[AIM OF THE TASK] Which lines of the listing hold the string "your"? Copy those lines.

[PROVIDED DATA]
★ ★ ★ ★

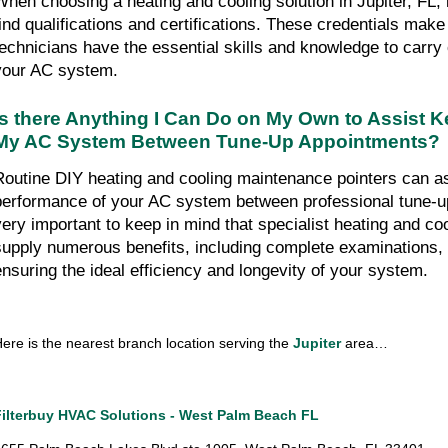
When choosing a heating and cooling solution in Jupiter, FL, it
find qualifications and certifications. These credentials make 
technicians have the essential skills and knowledge to carry 
your AC system.
Is there Anything I Can Do on My Own to Assist Ke
My AC System Between Tune-Up Appointments?
Routine DIY heating and cooling maintenance pointers can ass
performance of your AC system between professional tune-up v
very important to keep in mind that specialist heating and coo
supply numerous benefits, including complete examinations, c
ensuring the ideal efficiency and longevity of your system.
ere is the nearest branch location serving the 
Jupiter
 area…
Filterbuy HVAC Solutions - West Palm Beach FL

★ ★ ★ ★

[WRITTEN SOLUTION]
your AC system.
performance of your AC system between professional tune-up v
ensuring the ideal efficiency and longevity of your system.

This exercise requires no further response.